EXERCISE:
Output the data below exactly, images excluded.

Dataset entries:
####################

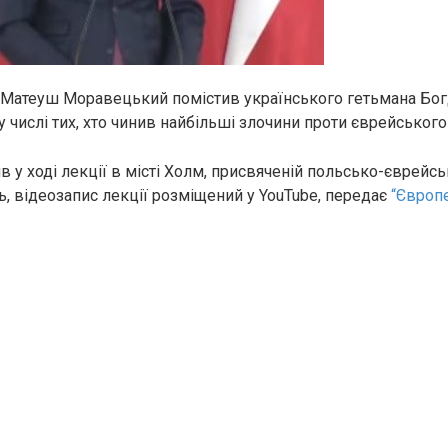
 Матеуш Моравецький помістив українського гетьмана Бо
 числі тих, хто чинив найбільші злoчини проти єврейського
в у ході лекції в місті Холм, присвяченій польсько-єврейс
ь, відеозапис лекції розміщений у YouTube, передає
“Європе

####################

ANSWER TO THIS TASK:
 Матеуш Моравецький помістив українського гетьмана Бо
 числі тих, хто чинив найбільші злoчини проти єврейського
в у ході лекції в місті Холм, присвяченій польсько-єврейс
ь, відеозапис лекції розміщений у YouTube, передає
“Європе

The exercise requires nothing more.